Using the data below, show every line where the word "Sasongko" occurs.

** Stored data follows **

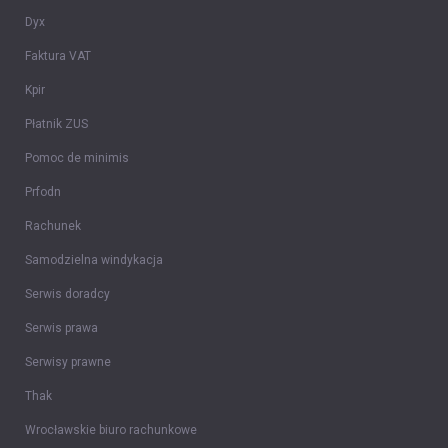
Dyx
Faktura VAT
Kpir
Płatnik ZUS
Pomoc de minimis
Prfodn
Rachunek
Samodzielna windykacja
Serwis doradcy
Serwis prawa
Serwisy prawne
Thak
Wrocławskie biuro rachunkowe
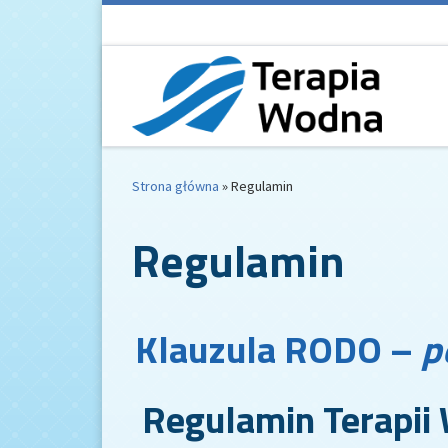
Przejdź do treści
Strona główna
»
Regulamin
Regulamin
Klauzula RODO –
p
Regulamin Terapii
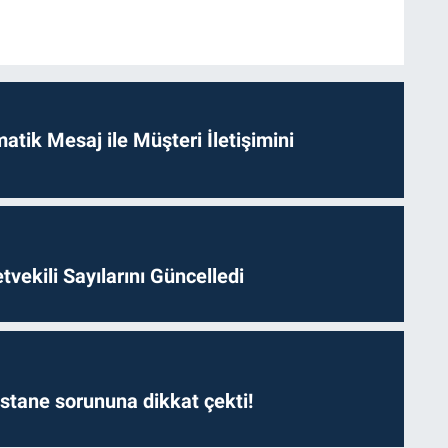
tik Mesaj ile Müşteri İletişimini
etvekili Sayılarını Güncelledi
astane sorununa dikkat çekti!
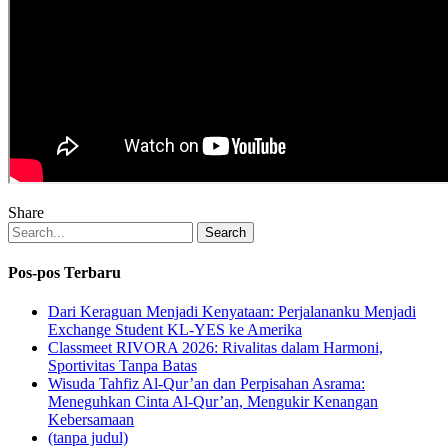
Share
Search
Pos-pos Terbaru
Dari Keraguan Menjadi Kenyataan: Perjalananku Menjadi
Exchange Student KL-YES ke Amerika
Classmeet RIVORA 2026: Rivalitas dalam Harmoni,
Sportivitas Tanpa Batas
Wisuda Tahfiz Al-Qur’an dan Perpisahan Asrama:
Meneguhkan Cinta Al-Qur’an, Mengukir Kenangan
Kebersamaan
(tanpa judul)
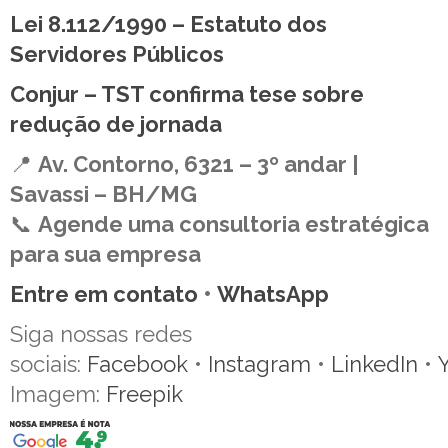
Lei 8.112/1990 – Estatuto dos
Servidores Públicos
Conjur – TST confirma tese sobre
redução de jornada
📍
Av. Contorno, 6321 – 3º andar |
Savassi – BH/MG
📞
Agende uma consultoria estratégica
para sua empresa
Entre em contato
•
WhatsApp
Siga nossas redes
sociais:
Facebook
•
Instagram
•
LinkedIn
•
Imagem:
Freepik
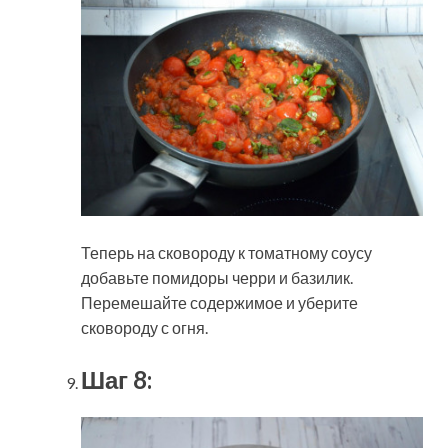
Теперь на сковороду к томатному соусу
добавьте помидоры черри и базилик.
Перемешайте содержимое и уберите
сковороду с огня.
Шаг 8:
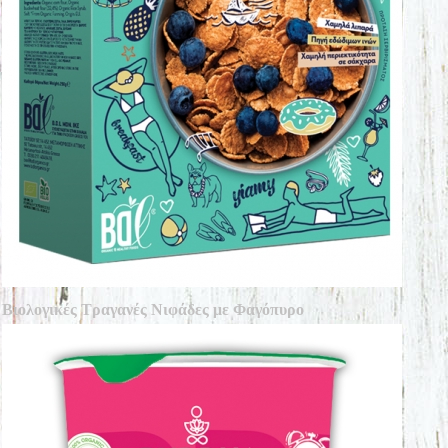
Βιολογικές Τραγανές Νιφάδες με Φαγόπυρο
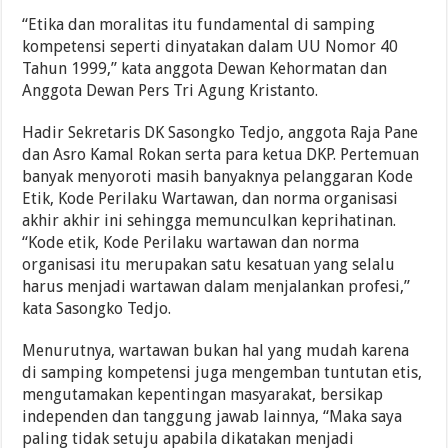
“Etika dan moralitas itu fundamental di samping
kompetensi seperti dinyatakan dalam UU Nomor 40
Tahun 1999,” kata anggota Dewan Kehormatan dan
Anggota Dewan Pers Tri Agung Kristanto.
Hadir Sekretaris DK Sasongko Tedjo, anggota Raja Pane
dan Asro Kamal Rokan serta para ketua DKP. Pertemuan
banyak menyoroti masih banyaknya pelanggaran Kode
Etik, Kode Perilaku Wartawan, dan norma organisasi
akhir akhir ini sehingga memunculkan keprihatinan.
“Kode etik, Kode Perilaku wartawan dan norma
organisasi itu merupakan satu kesatuan yang selalu
harus menjadi wartawan dalam menjalankan profesi,”
kata Sasongko Tedjo.
Menurutnya, wartawan bukan hal yang mudah karena
di samping kompetensi juga mengemban tuntutan etis,
mengutamakan kepentingan masyarakat, bersikap
independen dan tanggung jawab lainnya, “Maka saya
paling tidak setuju apabila dikatakan menjadi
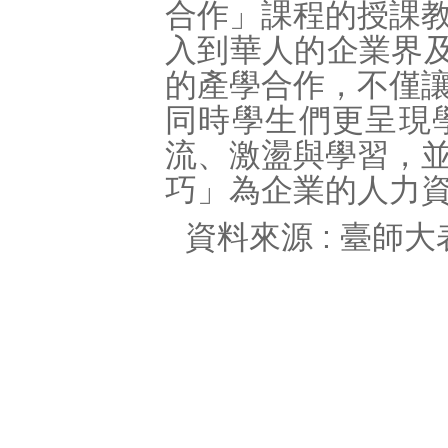
合作」課程的授課
入到華人的企業界
的產學合作，不僅
同時學生們更呈現
流、激盪與學習，
巧」為企業的人力
資料來源 : 臺師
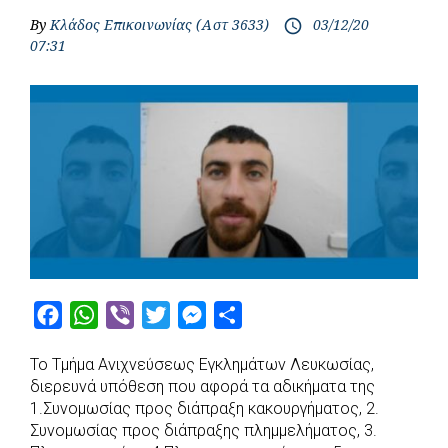
By
Κλάδος Επικοινωνίας (Αστ 3633)
03/12/20
access_time
07:31
F
W
V
T
M
S
a
h
i
w
e
h
Το Τμήμα Ανιχνεύσεως Εγκλημάτων Λευκωσίας,
c
a
b
i
s
a
διερευνά υπόθεση που αφορά τα αδικήματα της
e
t
e
t
s
r
1.Συνομωσίας προς διάπραξη κακουργήματος, 2.
b
s
r
t
e
e
Συνομωσίας προς διάπραξης πλημμελήματος, 3.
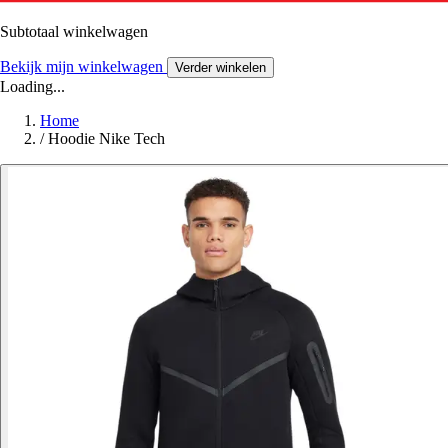
Subtotaal winkelwagen
Bekijk mijn winkelwagen
Verder winkelen
Loading...
Home
/
Hoodie Nike Tech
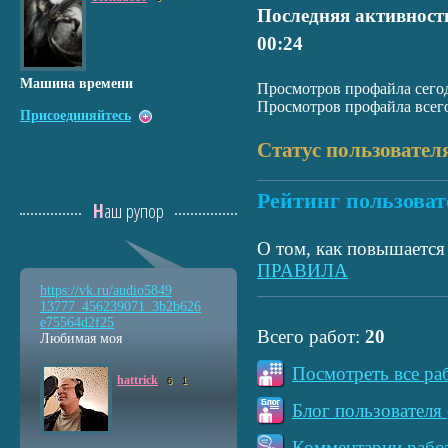
Последняя активност
00:24
Машина времени
Просмотров профайла сегод
Просмотров профайла всего
Присоединяйтесь
Статус пользовател
Рейтинг пользоват
Наш рупор
О том, как повышается 
ПРАВИЛА
https://vk.ru/audio5849
13777_456239071_3b2b626
e75564d2f25
Всего работ:
20
Любимая моя
Посмотреть все ра
hattrick
6
1
Блог пользователя 
Комментарии работ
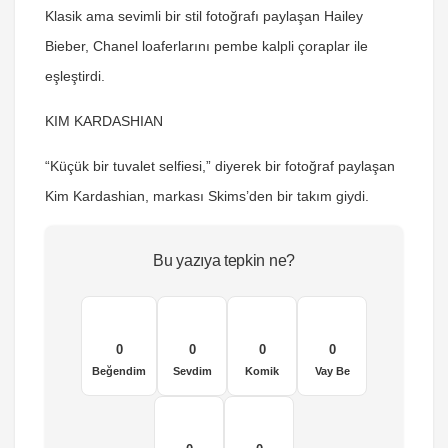
Klasik ama sevimli bir stil fotoğrafı paylaşan Hailey
Bieber, Chanel loaferlarını pembe kalpli çoraplar ile
eşleştirdi.
KIM KARDASHIAN
“Küçük bir tuvalet selfiesi,” diyerek bir fotoğraf paylaşan
Kim Kardashian, markası Skims’den bir takım giydi.
Bu yazıya tepkin ne?
0
0
0
0
Beğendim
Sevdim
Komik
Vay Be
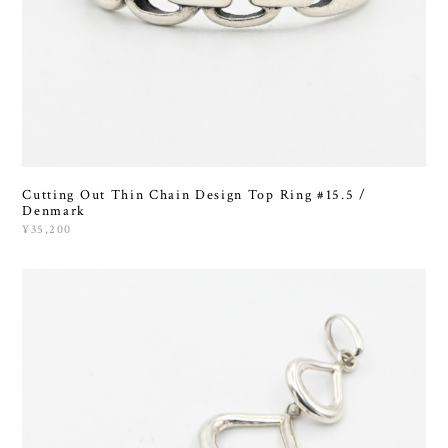
Cutting Out Thin Chain Design Top Ring #15.5 /
Denmark
¥35,200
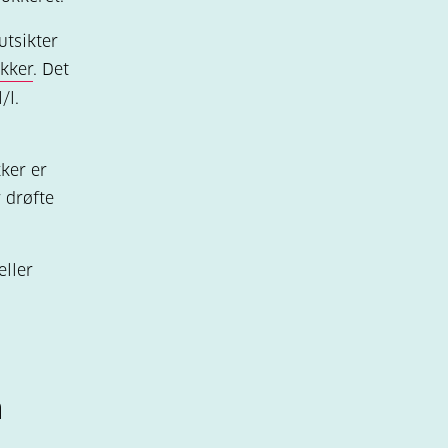
utsikter
kker
. Det
/l.
kker er
 drøfte
eller
n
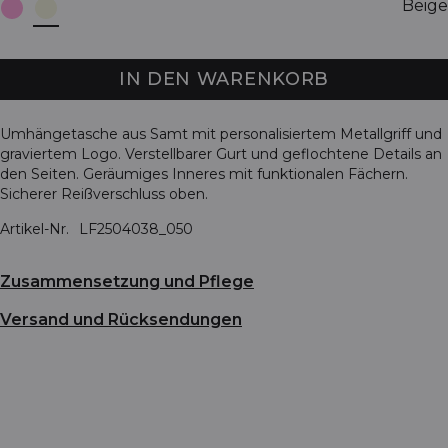
Beige
IN DEN WARENKORB
Umhängetasche aus Samt mit personalisiertem Metallgriff und
graviertem Logo. Verstellbarer Gurt und geflochtene Details an
den Seiten. Geräumiges Inneres mit funktionalen Fächern.
Sicherer Reißverschluss oben.
Artikel-Nr.
LF2504038_050
Zusammensetzung und Pflege
Versand und Rücksendungen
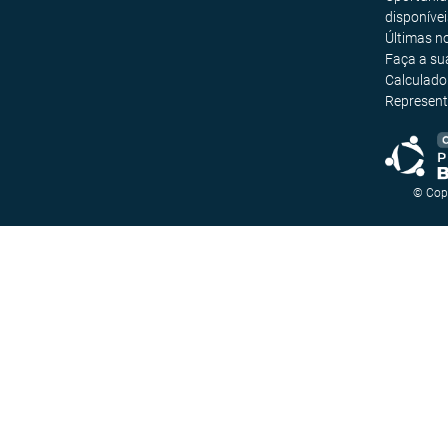
disponívei
Últimas no
Faça a su
Calculado
Represent
© Cop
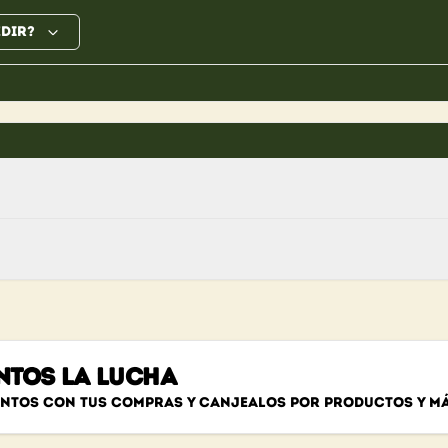
edir?
NTOS LA LUCHA
untos con tus compras y canjealos por productos y m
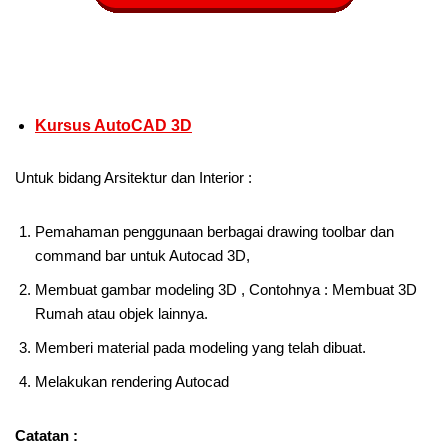
Kursus AutoCAD 3D
Untuk bidang Arsitektur dan Interior :
Pemahaman penggunaan berbagai drawing toolbar dan
command bar untuk Autocad 3D,
Membuat gambar modeling 3D , Contohnya : Membuat 3D
Rumah atau objek lainnya.
Memberi material pada modeling yang telah dibuat.
Melakukan rendering Autocad
Catatan :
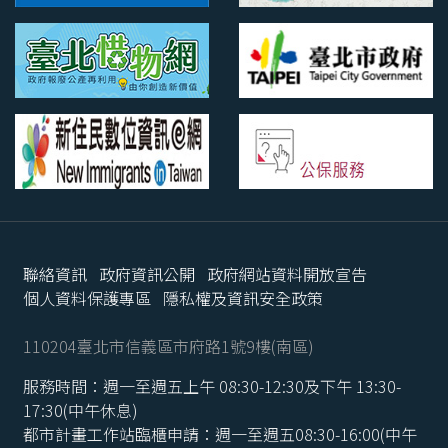
聯絡資訊
政府資訊公開
政府網站資料開放宣告
個人資料保護專區
隱私權及資訊安全政策
110204臺北市信義區市府路1號9樓(南區)
服務時間：週一至週五上午 08:30-12:30及下午 13:30-
17:30(中午休息)
都市計畫工作站臨櫃申請：週一至週五08:30-16:00(中午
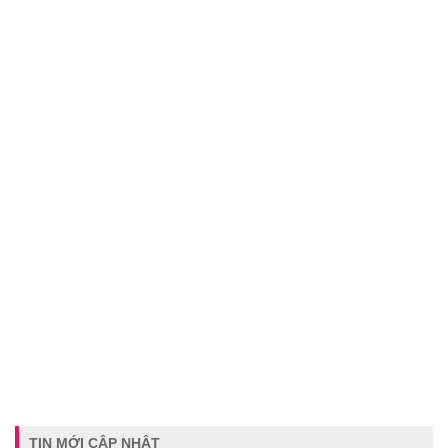
TIN MỚI CẬP NHẬT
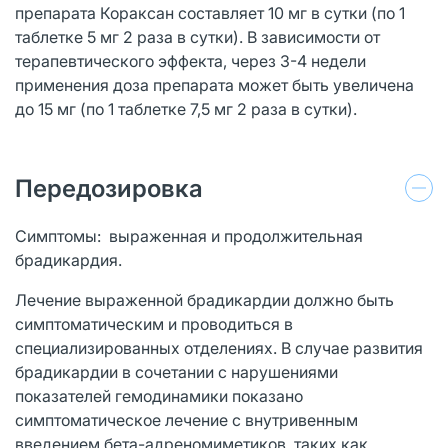
препарата Кораксан составляет 10 мг в сутки (по 1
таблетке 5 мг 2 раза в сутки). В зависимости от
терапевтического эффекта, через 3-4 недели
применения доза препарата может быть увеличена
до 15 мг (по 1 таблетке 7,5 мг 2 раза в сутки).
Передозировка
Симптомы: выраженная и продолжительная
брадикардия.
Лечение выраженной брадикардии должно быть
симптоматическим и проводиться в
специализированных отделениях. В случае развития
брадикардии в сочетании с нарушениями
показателей гемодинамики показано
симптоматическое лечение с внутривенным
введением бета-адреномиметиков, таких как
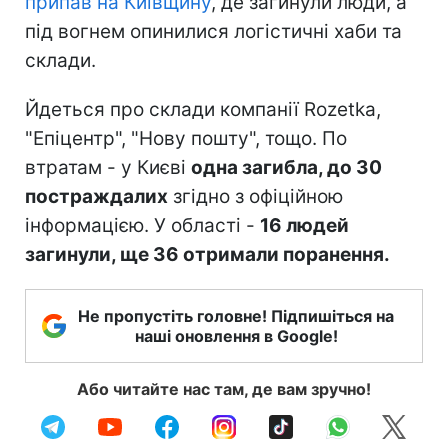
припав на Київщину
, де загинули люди, а
під вогнем опинилися логістичні хаби та
склади.
Йдеться про склади компанії Rozetka,
"Епіцентр", "Нову пошту", тощо. По
втратам - у Києві
одна загибла, до 30
постраждалих
згідно з офіційною
інформацією. У області -
16 людей
загинули, ще 36 отримали поранення.
Не пропустіть головне! Підпишіться на
наші оновлення в Google!
Або читайте нас там, де вам зручно!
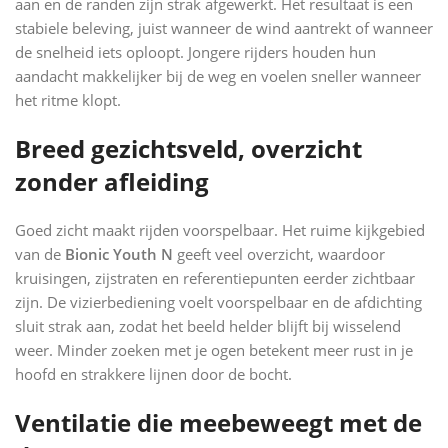
aan en de randen zijn strak afgewerkt. Het resultaat is een
stabiele beleving, juist wanneer de wind aantrekt of wanneer
de snelheid iets oploopt. Jongere rijders houden hun
aandacht makkelijker bij de weg en voelen sneller wanneer
het ritme klopt.
Breed gezichtsveld, overzicht
zonder afleiding
Goed zicht maakt rijden voorspelbaar. Het ruime kijkgebied
van de
Bionic Youth N
geeft veel overzicht, waardoor
kruisingen, zijstraten en referentiepunten eerder zichtbaar
zijn. De vizierbediening voelt voorspelbaar en de afdichting
sluit strak aan, zodat het beeld helder blijft bij wisselend
weer. Minder zoeken met je ogen betekent meer rust in je
hoofd en strakkere lijnen door de bocht.
Ventilatie die meebeweegt met de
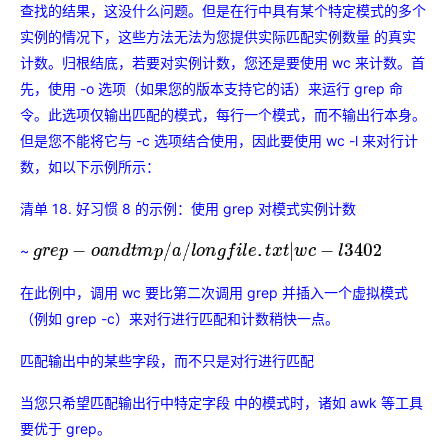
查找的结果，这没什么问题。但是在行中具有某个特定模式的多个
实例的情况下，这些方法无法为您提供实际匹配实例数量 的真实
计数。归根结底，若要对实例计数，您还是要使用 wc 来计数。首
先，使用 -o 选项（如果您的版本支持它的话）来运行 grep 命
令。此选项仅输出匹配的模式，每行一个模式，而不输出行本身。
但是您不能将它与 -c 选项结合使用，因此要使用 wc -l 来对行计
数，如以下示例所示：
清单 18. 好习惯 8 的示例：使用 grep 对模式实例计数
~
g
r
e
p
−
o
a
n
d
t
m
p
/
a
/
l
o
n
g
f
i
l
e
.
t
x
t
|
w
c
−
l
3402
在此例中，调用 wc 要比第二次调用 grep 并插入一个虚拟模式
（例如 grep -c）来对行进行匹配和计数稍快一点。
匹配输出中的某些字段，而不只是对行进行匹配
当您只希望匹配输出行中特定字段 中的模式时，诸如 awk 等工具
要优于 grep。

** End of Stored data **

» **Result of the exercise**:
Hadir Sekretaris DK Sasongko Tedjo, anggota Raja Pane
kata Sasongko Tedjo.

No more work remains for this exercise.